Stored dataset items

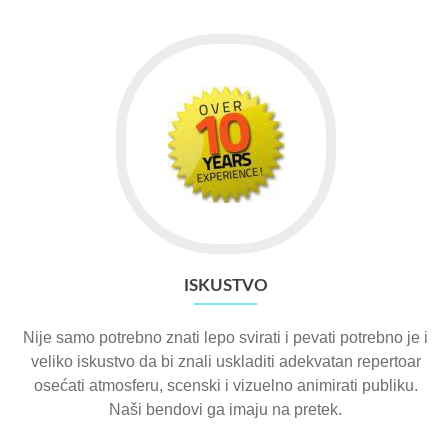
ISKUSTVO
Nije samo potrebno znati lepo svirati i pevati potrebno je i
veliko iskustvo da bi znali uskladiti adekvatan repertoar
osećati atmosferu, scenski i vizuelno animirati publiku.
Naši bendovi ga imaju na pretek.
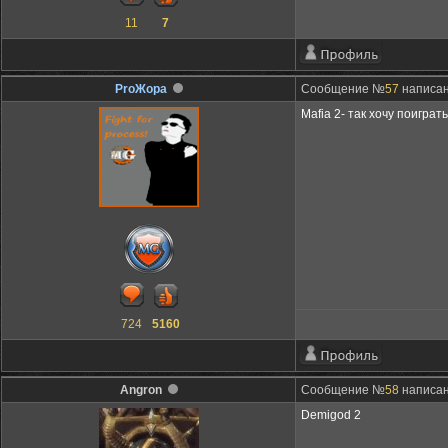
11
7
ProЖора
Сообщение №
57
написан
Mafia 2- так хочу поиграть
724
5160
Angron
Сообщение №
58
написан
Demigod 2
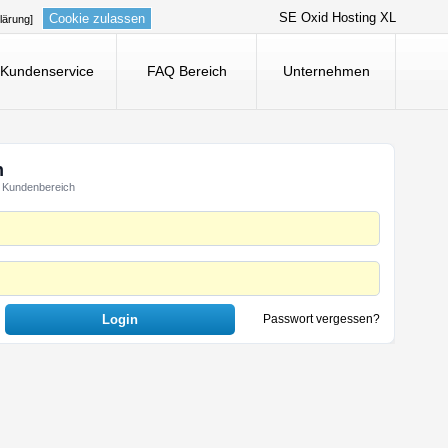
SE Oxid Hosting XL
Cookie zulassen
lärung]
Kundenservice
FAQ Bereich
Unternehmen
n
 Kundenbereich
Passwort vergessen?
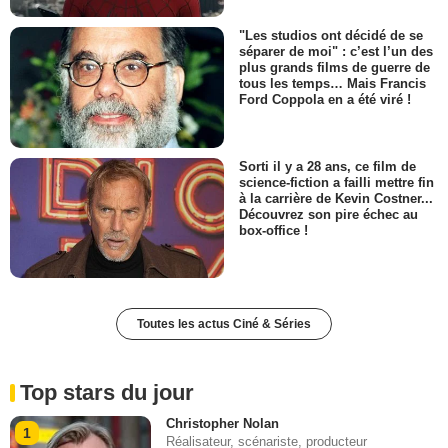
"Les studios ont décidé de se
séparer de moi" : c’est l’un des
plus grands films de guerre de
tous les temps… Mais Francis
Ford Coppola en a été viré !
Sorti il y a 28 ans, ce film de
science-fiction a failli mettre fin
à la carrière de Kevin Costner...
Découvrez son pire échec au
box-office !
Toutes les actus Ciné & Séries
Top stars du jour
Christopher Nolan
1
Réalisateur, scénariste, producteur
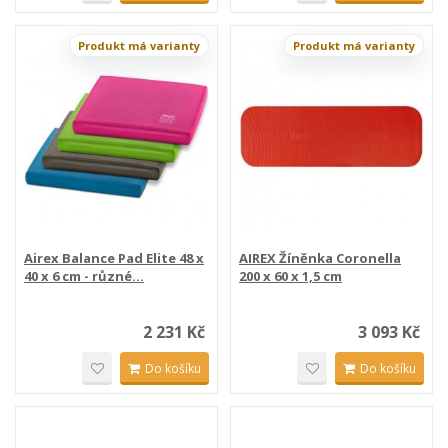
Produkt má varianty
Produkt má varianty
Airex Balance Pad Elite 48 x
AIREX Žíněnka Coronella
40 x 6 cm - různé...
200 x 60 x 1,5 cm
2 231 Kč
3 093 Kč
Do košíku
Do košíku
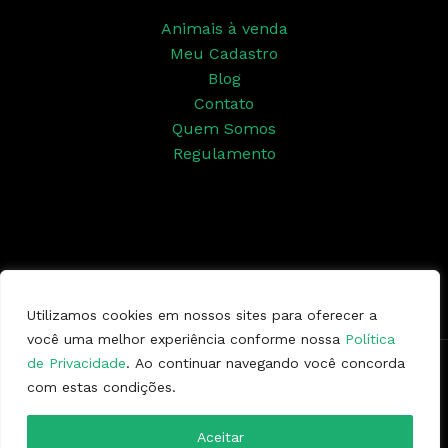
Animais à venda
Meu Cadastro
Blog
Contato
Quem Somos
Regulamento
Siga nossas redes sociais
Utilizamos cookies em nossos sites para oferecer a
você uma melhor experiência conforme nossa
Política
de Privacidade
. Ao continuar navegando você concorda
Copyright © 2026 | Ponto da Marcha
com estas condições.
Aceitar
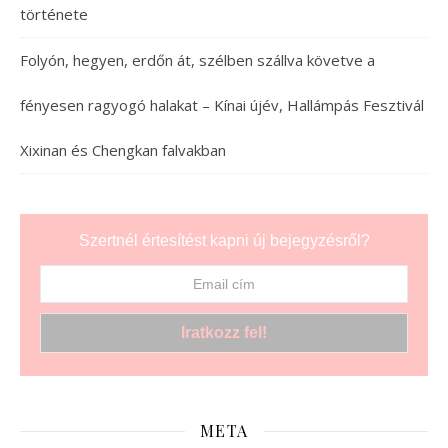
története
Folyón, hegyen, erdőn át, szélben szállva követve a
fényesen ragyogó halakat – Kínai újév, Hallámpás Fesztivál
Xixinan és Chengkan falvakban
Szertnél értesítést kapni új bejegyzésről?
META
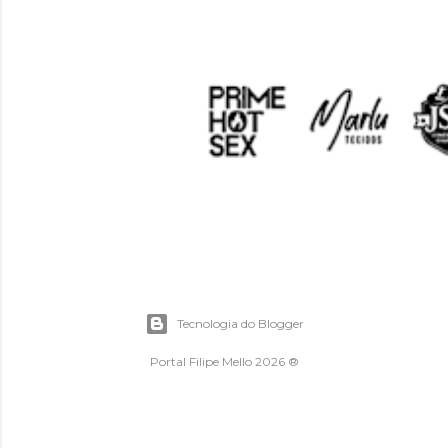
Tecnologia do Blogger
Portal Filipe Mello 2026 ®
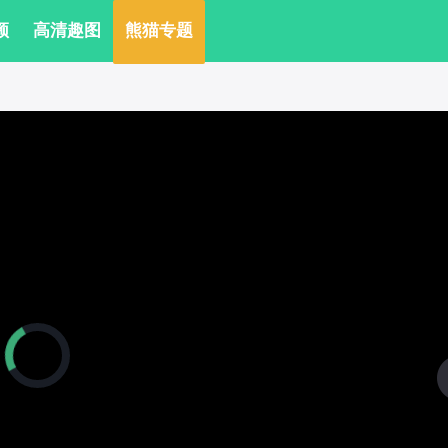
频
 高清趣图
 熊猫专题
正
在
加
载
视
频
播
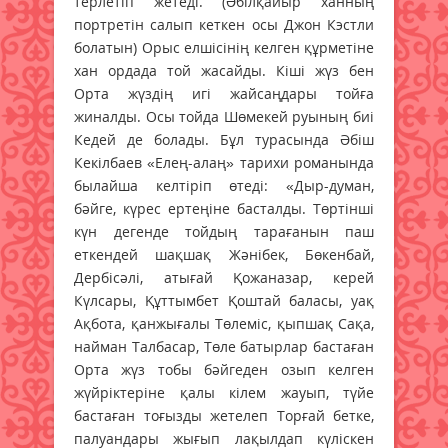
терлетіп жетеді. (Әбілқайыр ханның
портретін салып кеткен осы Джон Кэстли
болатын) Орыс елшісінің келген құрметіне
хан ордада той жасайды. Кіші жүз бен
Орта жүздің игі жайсаңдары тойға
жиналды. Осы тойда Шөмекей руының биі
Кедей де болады. Бұл турасында Әбіш
Кекілбаев «Елең-алаң» тарихи романында
былайша келтіріп өтеді: «Дыр-думан,
бәйге, күрес ертеңіне бас­талды. Төртінші
күн дегенде тойдың тарағанын паш
еткендей шақшақ Жәнібек, Бөкенбай,
Дербісәлі, атығай Қожаназар, керей
Күлсары, Құттымбет Қоштай баласы, уақ
Ақбота, қанжығалы Төлеміс, қыпшақ Сақа,
найман Талбасар, Төле батырлар бастаған
Орта жүз тобы бәйгеден озып келген
жүйріктеріне қалы кілем жауып, түйе
бастаған тоғызды жетелеп Торғай бетке,
палуандары жығып лақылдап күліскен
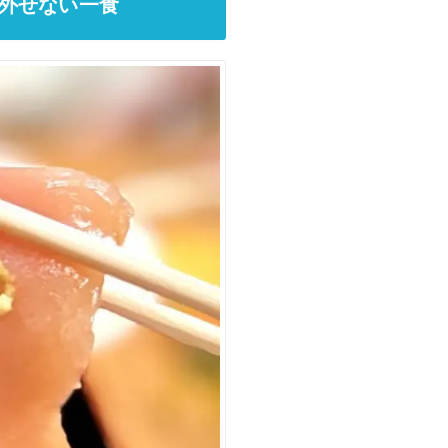
外せない一食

What the task requires
The stretch above running from the line with "Sorti il y a 28 ans, ce film de" through the line with "Xixinan és Chengkan falvakban" is all you should copy, exactly, leaving out the pictures.

Answer section
Sorti il y a 28 ans, ce film de
science-fiction a failli mettre fin
à la carrière de Kevin Costner...
Découvrez son pire échec au
box-office !
Toutes les actus Ciné & Séries
Top stars du jour
Christopher Nolan
1
Réalisateur, scénariste, producteur
Produkt má varianty
Produkt má varianty
Airex Balance Pad Elite 48 x
AIREX Žíněnka Coronella
40 x 6 cm - různé...
200 x 60 x 1,5 cm
2 231 Kč
3 093 Kč
Do košíku
Do košíku
Animais à venda
Meu Cadastro
Blog
Contato
Quem Somos
Regulamento
Siga nossas redes sociais
Utilizamos cookies em nossos sites para oferecer a
você uma melhor experiência conforme nossa
Política
de Privacidade
. Ao continuar navegando você concorda
Copyright © 2026 | Ponto da Marcha
com estas condições.
Aceitar
története
Folyón, hegyen, erdőn át, szélben szállva követve a
fényesen ragyogó halakat – Kínai újév, Hallámpás Fesztivál
Xixinan és Chengkan falvakban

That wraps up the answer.